The Senate Judiciary Committee no doubt will have many relevant questions for Supreme Court nominee Judge Sonia Sotomayor concerning what role, if any, her gender, ethnicity and empathy play in her judicial reasoning, her judicial temperament and her judicial philosophy.

For today we’d like to explore what her written opinions tell us about where she stands on the conventional political spectrum.

The process of poring over decisions from her six years as a trial judge and 10 years as an appellate judge by journalists, bloggers and law professors has barely begun. So far, researchers have found no decisions on such hot-button issues as abortion, the death penalty, gay rights or national security. The 2nd U.S. Circuit Court of Appeals in New York more often handles cases involving business law, securities regulation, employment, white-collar crime and immigration.

Judge Sotomayor’s opinions are dense and methodically crafted with few memorable phrases, but a trend can be seen. Thomas Goldstein, a moderate liberal and senior partner with the firm Akin Gump who argues often before the Supreme Court and who founded Scotusblog, a Web site that covers the high court, put it succinctly after a first-pass review. “From the outcomes,” he said, “she’s certainly on the left.”

A few cases stand out.

In Ricci v. DeStefano, brought by a white firefighter in New Haven, Conn., who contended he was passed over for promotion because of his race after no black firefighters earned a qualifying score on an exam designed to be colorblind, a 2nd Circuit panel including Judge Sotomayor sided with the city and against the white firefighter in a cursory one-paragraph unpublished decision. This suggests she is a possibly uncritical supporter of affirmative action programs, whether or not they make much sense.

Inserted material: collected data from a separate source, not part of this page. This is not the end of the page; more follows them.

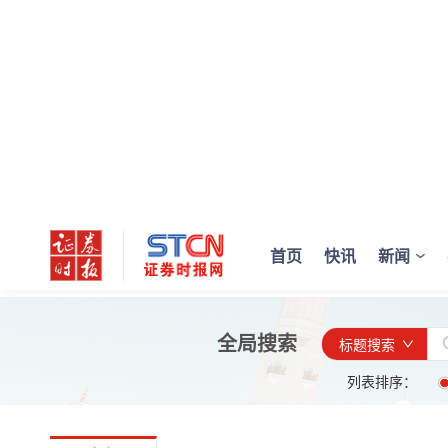
首页
快讯
新闻
全局搜索
标题搜索
列表排序：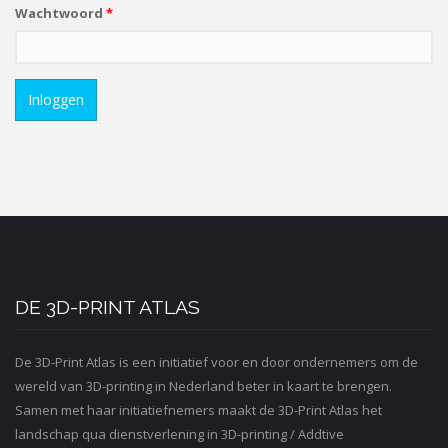
Wachtwoord
*
Inloggen
Website
URL
DE 3D-PRINT ATLAS
De 3D-Print Atlas is een initiatief voor en door ondernemers om de
wereld van 3D-printing in Nederland beter in kaart te brengen.
Samen met haar initiatiefnemers maakt de 3D-Print Atlas het
landschap qua dienstverlening in 3D-printing / Addtive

The Supreme Court just heard the appeal of that decision, and those who listened to the oral arguments expect the high court to reverse Judge Sotomayor’s ruling.

Five of Judge Sotomayor’s decisions have been appealed to and heard by the Supreme Court, and three were overturned. One of those upheld (Knight v. Commissioner) included a rebuke from the justices for Judge Sotomayor’s interpretation of the law. In April, the Supreme Court overturned her ruling in Riverkeeper v. EPA that the Environmental Protection Agency could not use cost-benefit analysis in considering best-available pollution-control methods but would have to mandate the most effective technology regardless of cost.

In January, Judge Sotomayor joined a majority rejecting a Second Amendment challenge to a New York law banning the possession of chukka sticks, a martial arts weapon, because the Supreme Court had not yet ruled on how its D.C. v. Heller decision establishing an individual right to keep and bear arms should be applied to the states. In a 2002 dissent, she said that a police officer fired for distributing anonymous racist comments should be allowed to appeal his firing on First Amendment grounds, even though she found the comments “patently offensive, hateful and insulting.”

Jonathan Adler, who teaches business law at Case Western law school, says there are too few cases to label Judge Sotomayor as anti-business but it may be significant that her handful of reversals come from “an excessively permissive standard for suits by anticorporate plaintiffs.”

Whether this generally liberal (by conventional terminology that sometimes drives us crazy) record supports a charge of “judicial activism” awaits more evidence and analysis.